On this page:
3.19.1 Template
3.19.2 Parsing
parse
3.19.3 Alpha Renaming
alpha-vary
3.19.4 Constraint Generation
generate-constraints
3.19.5 Unification
unify
3.19.6 Inferring Types
infer-type
3.19.7 Testing Type Equality
3.19.8 Testing Hints
3.19.9 Extra Credit
3.19.10 What Not To Do

3.19 Type Inferrer

Complete this assignment with Team Three.

You must submit this in an archive named "typei.zip". This archive must contain a folder named "typei". This folder must contain all the files specified below. You must attach "typei.zip" to an email whose subject is "BYU - Fall 2010 - CS 330 - typei" and whose message body contains the name of everyone on your team (each on a separate line.) You must send this email to jay@cs.byu.edu before 5pm (Provo time) on 12/2. Ensure that what you are satisfied with what you submit, because only your chronologically first submission will be graded. Ensure that you follow these instructions exactly, since submissions that do not meet these requirements (i.e. do not have the correct format) will receive no credit, despite the time and energy you put into the assignment. Please see Turn In Policy for more information.
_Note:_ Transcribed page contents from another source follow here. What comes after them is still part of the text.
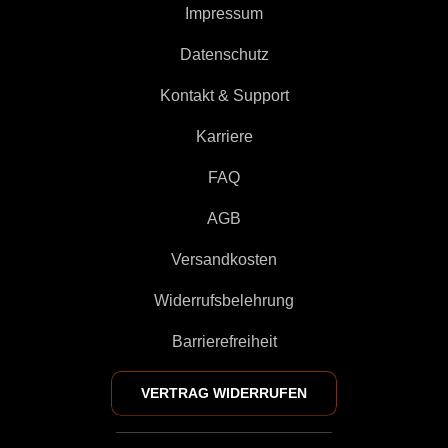
Impressum
Datenschutz
Kontakt & Support
Karriere
FAQ
AGB
Versandkosten
Widerrufsbelehrung
Barrierefreiheit
VERTRAG WIDERRUFEN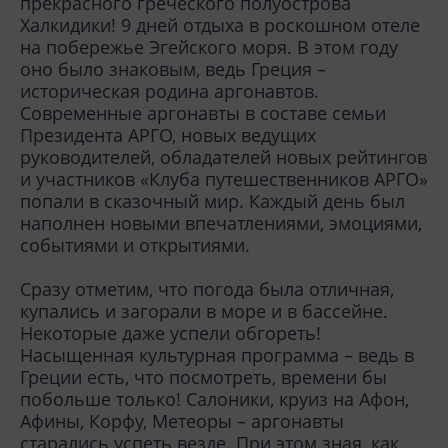
прекрасного греческого полуострова
Халкидики! 9 дней отдыха в роскошном отеле
на побережье Эгейского моря. В этом году
оно было знаковым, ведь Греция –
историческая родина аргонавтов.
Современные аргонавты в составе семьи
Президента АРГО, новых ведущих
руководителей, обладателей новых рейтингов
и участников «Клуба путешественников АРГО»
попали в сказочный мир. Каждый день был
наполнен новыми впечатлениями, эмоциями,
событиями и открытиями.
Сразу отметим, что погода была отличная,
купались и загорали в море и в бассейне.
Некоторые даже успели обгореть!
Насыщенная культурная программа – ведь в
Греции есть, что посмотреть, времени бы
побольше только! Салоники, круиз на Афон,
Афины, Корфу, Метеоры – аргонавты
старались успеть везде. При этом зная, как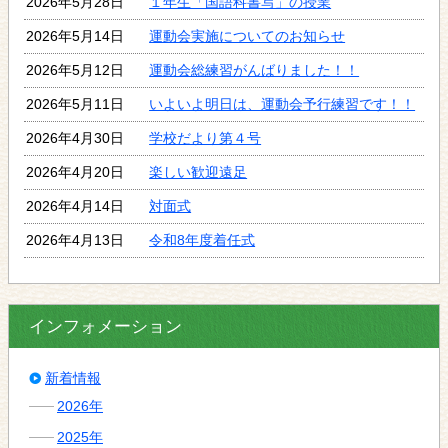
2026年5月28日
１年生「国語科書写」の授業
2026年5月14日
運動会実施についてのお知らせ
2026年5月12日
運動会総練習がんばりました！！
2026年5月11日
いよいよ明日は、運動会予行練習です！！
2026年4月30日
学校だより第４号
2026年4月20日
楽しい歓迎遠足
2026年4月14日
対面式
2026年4月13日
令和8年度着任式
インフォメーション
新着情報
2026年
2025年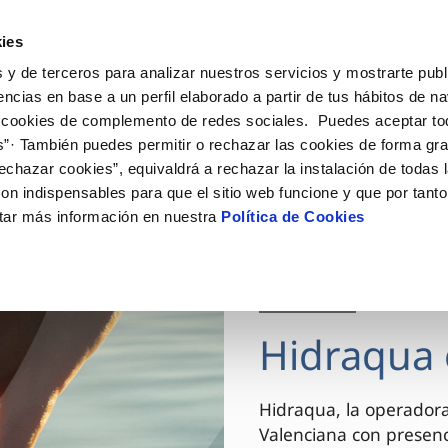
ES
VA
Actua
ies
 y de terceros para analizar nuestros servicios y mostrarte publ
Tu Servicio
Tu Agua
Conócenos
encias en base a un perfil elaborado a partir de tus hábitos de n
 cookies de complemento de redes sociales. Puedes aceptar to
s”· También puedes permitir o rechazar las cookies de forma gr
ÓN AL CLIENTE
AD
ROS COMPROMISOS
NTRATOS
COMPROMISO DE SERVICIO
CUIDADOS DEL AGUA
MODIFICACIÓN DE DAT
echazar cookies”, equivaldrá a rechazar la instalación de todas 
 de contacto
 calidad del agua
 personas
bio de titular
Carta de compromisos
Consejos de ahorro
Actualizar datos bancario
on indispensables para que el sitio web funcione y que por tant
via
el consumidor
medio ambiente
a de suministro
Customer Counsel (Defensa de
Actualizar datos de domici
tar más información en nuestra
Política de Cookies
cliente)
innovacion y digitalización
a de suministro
Actualizar datos personal
Normativa del servicio
 obras y afectaciones
icitud de Acometida
Arbitraje y mediación
03 DIC 2025
ación de fuga interior
umentación contratación
Programa CONTIGO
ntación e impresos
Hidraqua 
VER TODAS LAS GESTIONES
Hidraqua, la operador
Valenciana con presen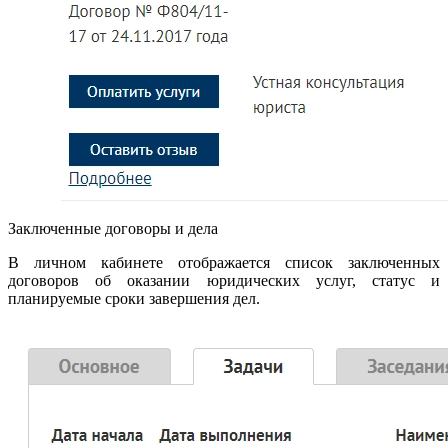
Заключенные договоры и дела
В личном кабинете отображается список заключенных
договоров об оказании юридических услуг, статус и
планируемые сроки завершения дел.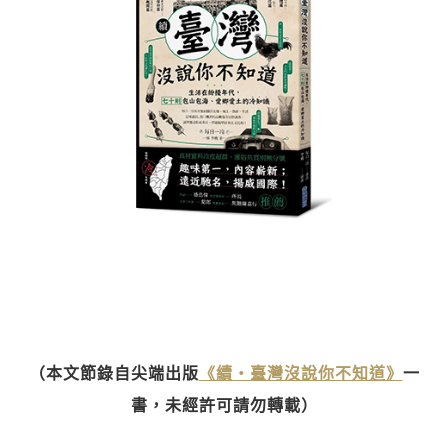
（本文節錄自尖端出版
《續‧臺灣沒說你不知道》
一
書，未經許可請勿轉載）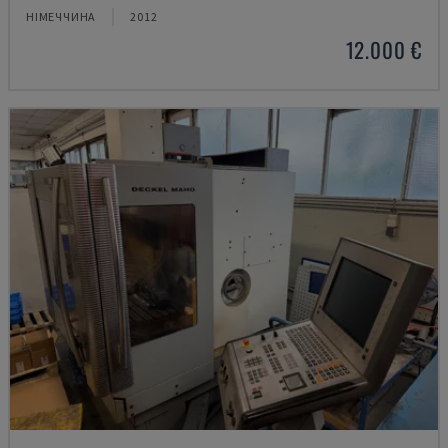
НІМЕЧЧИНА
2012
12.000 €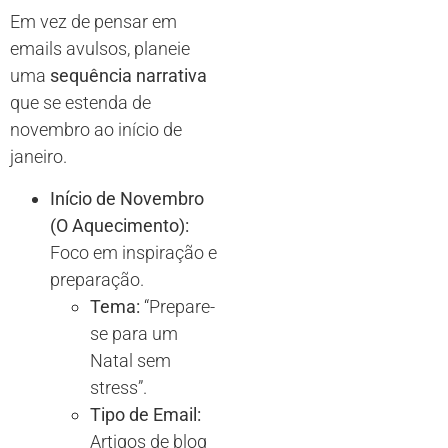
Em vez de pensar em
emails avulsos, planeie
uma
sequência narrativa
que se estenda de
novembro ao início de
janeiro.
Início de Novembro
(O Aquecimento):
Foco em inspiração e
preparação.
Tema:
“Prepare-
se para um
Natal sem
stress”.
Tipo de Email:
Artigos de blog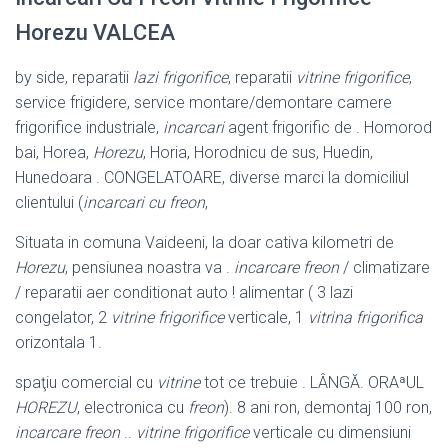
Horezu VALCEA
by side, reparatii
lazi frigorifice
, reparatii
vitrine frigorifice
,
service frigidere, service montare/demontare camere
frigorifice industriale,
incarcari
agent frigorific de . Homorod
bai, Horea,
Horezu
, Horia, Horodnicu de sus, Huedin,
Hunedoara . CONGELATOARE, diverse marci la domiciliul
clientului (
incarcari cu freon
,
Situata in comuna Vaideeni, la doar cativa kilometri de
Horezu
, pensiunea noastra va .
incarcare freon
/ climatizare
/ reparatii aer conditionat auto ! alimentar ( 3 lazi
congelator, 2
vitrine frigorifice
verticale, 1
vitrina frigorifica
orizontala 1.
spaţiu comercial cu
vitrine
tot ce trebuie . LÂNGĂ. ORAªUL
HOREZU
, electronica cu
freon
). 8 ani ron, demontaj 100 ron,
incarcare freon
..
vitrine frigorifice
verticale cu dimensiuni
You must submit this in a file named "typei.rkt".

You must complete this assignment using a specific language. Choose Determine language from source in the DrRacket menu, then write
  #lang plai
as the first line of your program, overwritting the default #lang at the top of the file.
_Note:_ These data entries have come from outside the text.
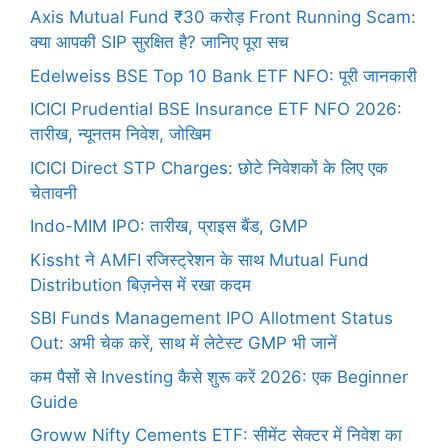
Axis Mutual Fund ₹30 करोड़ Front Running Scam:
क्या आपकी SIP सुरक्षित है? जानिए पूरा सच
Edelweiss BSE Top 10 Bank ETF NFO: पूरी जानकारी
ICICI Prudential BSE Insurance ETF NFO 2026:
तारीख, न्यूनतम निवेश, जोखिम
ICICI Direct STP Charges: छोटे निवेशकों के लिए एक
चेतावनी
Indo-MIM IPO: तारीख, प्राइस बैंड, GMP
Kissht ने AMFI रजिस्ट्रेशन के साथ Mutual Fund
Distribution बिज़नेस में रखा कदम
SBI Funds Management IPO Allotment Status
Out: अभी चेक करें, साथ में लेटेस्ट GMP भी जानें
कम पैसों से Investing कैसे शुरू करें 2026: एक Beginner
Guide
Groww Nifty Cements ETF: सीमेंट सेक्टर में निवेश का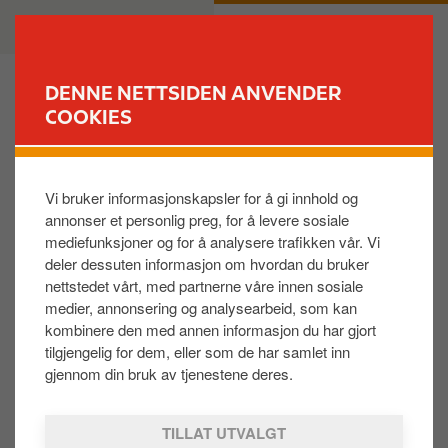
H
B
PRIVAT
BEDRIFT
o
u
p
s
p
i
DENNE NETTSIDEN ANVENDER
t
n
COOKIES
FINN STASJON
i
e
l
s
Hvordan får jeg tilgang til Kundeportalen for kort? ​
h
s
Vi bruker informasjonskapsler for å gi innhold og
o
annonser et personlig preg, for å levere sosiale
v
Ved førstegangsregistrering i Kundeportalen er det
mediefunksjoner og for å analysere trafikken vår. Vi
e
daglig leder eller et styremedlem som får tilgang.
deler dessuten informasjon om hvordan du bruker
d
Skal andre ha tilgang, for eksempel regnskapsfører,
nettstedet vårt, med partnerne våre innen sosiale
i
medier, annonsering og analysearbeid, som kan
trenger vi en skriftlig bekreftelse fra en av de
n
kombinere den med annen informasjon du har gjort
overnevnte. ​
n
tilgjengelig for dem, eller som de har samlet inn
h
gjennom din bruk av tjenestene deres.
Du bruker din Circle K ID for å logge deg inn.
Les mer
o
om Circle K ID
.
l
TILLAT UTVALGT
d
The grammar for the language:
  expr = num
  | true
  | false
  | (+ expr expr)
  | (- expr expr)
  | (* expr expr)
  | (iszero expr)
  | (bif expr expr expr)
  | id
  | (with (id expr) expr)
  | (rec (id expr) expr)
  | (fun (id) expr)
  | (expr expr)
  | tempty
  | (tcons expr expr)
  | (tempty? expr)
  | (tfirst expr)
  | (trest expr)

There are no type expressions this time. Your completed program will infer types for all expressions, including functions.

3.19.1 Template

You must use the following template:

  (define-type Expr
    [num (n number?)]
    [id (v symbol?)]
    [bool (b boolean?)]
    [bin-num-op (op procedure?) (lhs Expr?) (rhs Expr?)]
    [iszero (e Expr?)]
    [bif (test Expr?) (then Expr?) (else Expr?)]
    [with (bound-id symbol?) (bound-body Expr?) (body Expr?)]
    [rec-with (bound-id symbol?) (bound-body Expr?) (body Expr?)]
    [fun (arg-id symbol?) (body Expr?)]
    [app (fun-expr Expr?) (arg-expr Expr?)]
    [tempty]
    [tcons (first Expr?) (rest Expr?)]
    [tfirst (e Expr?)]
    [trest (e Expr?)]
    [istempty (e Expr?)])
  
  (define-type Type
    [t-num]
    [t-bool]
    [t-list (elem Type?)]
    [t-fun (arg Type?) (result Type?)]
    [t-var (v symbol?)])
  
  (define-type Constraint
    [eqc (lhs Type?) (rhs Type?)])

3.19.2 Parsing

Write the following function:

(parse se)  Expr?
  se : s-expression?
Parses expressions from the grammar.

You may assume that the s-expression supplied to parse are valid.

3.19.3 Alpha Renaming

Write the following function:

(alpha-vary e)  Expr?
  e : Expr?
Renames all the identifiers in e to new unique identifier, such that the same identifier is never used twice.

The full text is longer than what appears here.